Über das Reifen eigener Werke

Eine Betrachtungsweise begründet auf eigener Erfahrung

Dieser Text richtet sich vor allem an Jungautoren und junge Leute, die die Feder schwingen

 

Wer hats noch nicht in Schreiberforen oder Büchern gelesen:
Ein gutes Werk muss reifen.
Es sollte für einige Zeit in der Schublade oder im *.doc vor sich hin stauben, ehe man wieder danach greift und es verbessert (oder verschlimmbessert - je nach dem).

Jut. Nun gehöre ich ... nee, Moment ... gehörte ich zu den eher ungeduldigen Menschen, welche die Evolution hat werden lassen.
Also habe ich als Jugendliche und junge Erwachsene geschrieben, was das Zeug hält. Immer wieder neue Ideen. Immer neue Ereignisse. Immer neue Konflikte. Immer neue Gefahren. Es existieren *.docs, die zusammengenommen um die 600 Seiten (12 Pt., einfacher Zeilenabstand, Times New Roman) füllen.

Angefangen hat alles (na, nicht alles, aber das, was nach wie vor in meinem Fokus liegt) vor nunmehr 18 Jahren (Stand: 2012) mit den roten Karo-Schulheften, die ich mit wachsender Begeisterung und Füllfederhalter zugeschrieben hatte. Elf an der Zahl. Nicht schlecht für nen Teenager, wie ich finde.

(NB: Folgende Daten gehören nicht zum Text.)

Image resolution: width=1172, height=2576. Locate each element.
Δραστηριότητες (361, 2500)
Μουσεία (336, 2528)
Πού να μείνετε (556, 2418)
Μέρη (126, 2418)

Dann gabs (bedingt durch’s Studium) eine längere Pause, die ab und an mal durch die eine oder andere schreibende Periode durchbrochen wurde.

Nunja. Dann habe ich mich vor zwei Jahren ernsthaft wieder mit den "Werken" befasst und seit dem bin ich am Ball geblieben.

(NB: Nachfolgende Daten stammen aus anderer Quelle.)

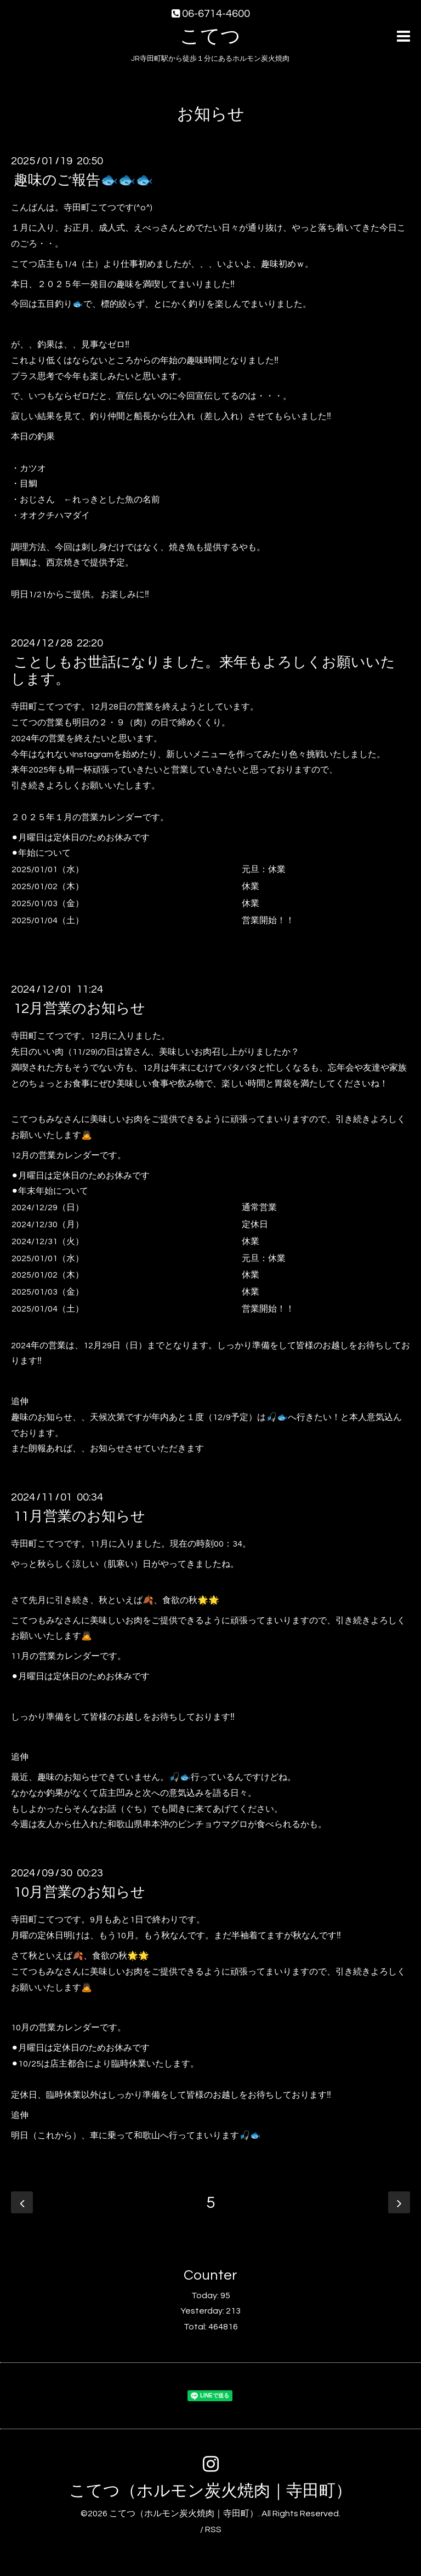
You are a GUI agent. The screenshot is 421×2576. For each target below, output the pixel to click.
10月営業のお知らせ (79, 1892)
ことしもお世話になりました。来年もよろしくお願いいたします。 (203, 670)
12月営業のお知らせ (79, 1008)
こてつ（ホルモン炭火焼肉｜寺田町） (210, 2490)
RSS (213, 2529)
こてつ (210, 36)
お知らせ (210, 114)
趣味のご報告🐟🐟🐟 (83, 180)
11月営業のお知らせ (79, 1516)
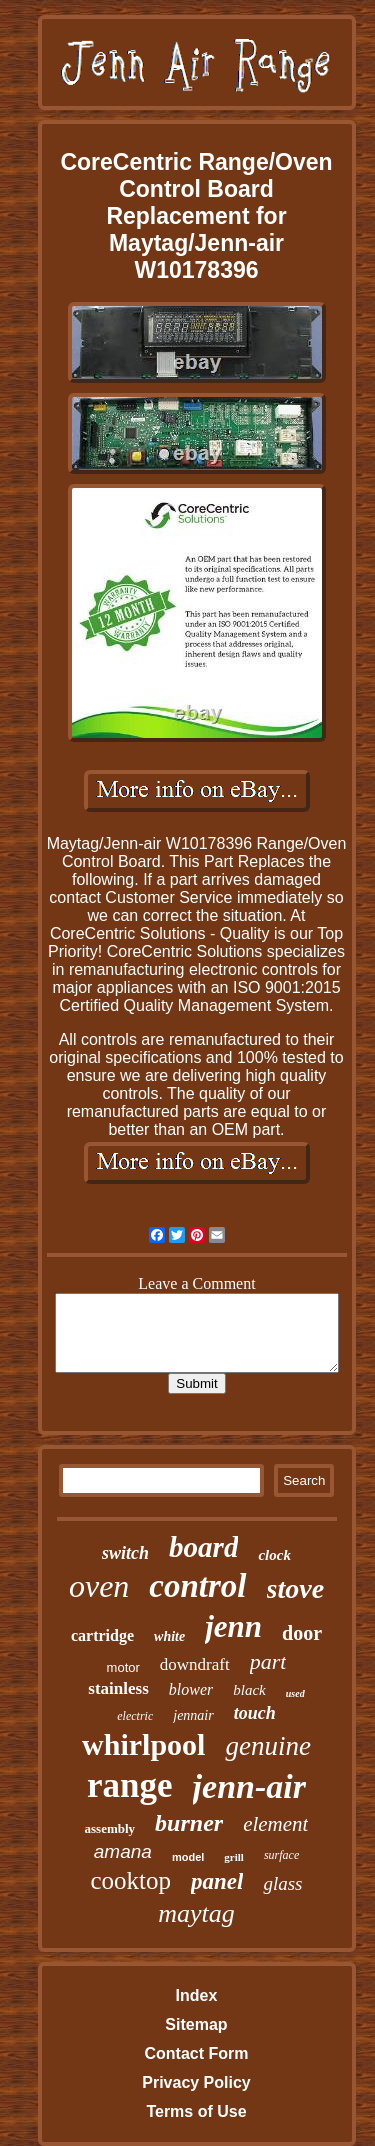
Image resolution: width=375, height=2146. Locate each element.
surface (281, 1855)
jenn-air (249, 1786)
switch (125, 1553)
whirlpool (143, 1744)
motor (123, 1667)
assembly (110, 1828)
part (268, 1661)
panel (217, 1881)
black (249, 1690)
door (302, 1633)
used (295, 1693)
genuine (267, 1746)
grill (234, 1857)
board (203, 1547)
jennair (193, 1715)
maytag (196, 1913)
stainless (118, 1688)
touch (255, 1713)
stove (296, 1588)
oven (99, 1586)
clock (274, 1555)
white (169, 1636)
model (188, 1857)
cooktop (130, 1880)
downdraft (195, 1664)
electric (135, 1716)
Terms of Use (196, 2111)
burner (189, 1823)
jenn (233, 1626)
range (130, 1785)
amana (123, 1851)
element (275, 1824)
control (197, 1586)
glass (282, 1883)
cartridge (102, 1635)
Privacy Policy (196, 2082)
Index (197, 1995)
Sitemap (196, 2024)
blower (191, 1689)
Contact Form (196, 2053)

Tjoah, was soll ich sagen?
Kennen Sie das Wort "Fremdschämen"? Das was mir beim ersten Lesen - nach Jahren - durch den Kopf ging, war eine extreme Form von "Eigenschämen" ^^
Nicht wegen der Geschichten an sich oder der Handlung. Die war soweit okay. Aber es haperte an allen anderen Ecken und Enden:
* Keine Gefühle --> keine Tiefe
* Handlung im Sekundentakt, ohne Pause
* exessive Nutzung von Superlativen (ich hatte eine Wolferl-Lese-Phase, die offenbar abgefärbt hatte. Schande auf mein Haupt.)
* Logik hatte ich der Action untergeordnet. (Ist doch klar: wenn ICH will, dass der Protagonist XY macht, dann hat der sich nicht mit Logik zu befassen ^^)

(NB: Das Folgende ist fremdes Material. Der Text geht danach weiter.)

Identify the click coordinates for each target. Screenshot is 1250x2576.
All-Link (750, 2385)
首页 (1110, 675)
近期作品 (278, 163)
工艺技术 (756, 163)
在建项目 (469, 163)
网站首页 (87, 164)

Daran gehörte dringendlich etwas geändert!

Also habe ich zweieierlei gemacht:

Die erste Geschichte wollte ich nicht allzusehr ändern, weil ich meinem jugendlichen "Ich" nicht zu sehr an den Karren fahren wollte.
Habe also
* die Orthographie verbessert (ich war mal Legastheniker - noch Fragen?)
* die Interpunktion soweit in den Griff bekommen, wie es mir möglich war
* Kapitel ergänzt
* Abschnitte gekürzt
* Versucht, fehlende Logik zu integrieren - oder gleich die Handlung des Protagonisten abgeändert.
* ... was man halt so macht, wenn man Korrektur liest.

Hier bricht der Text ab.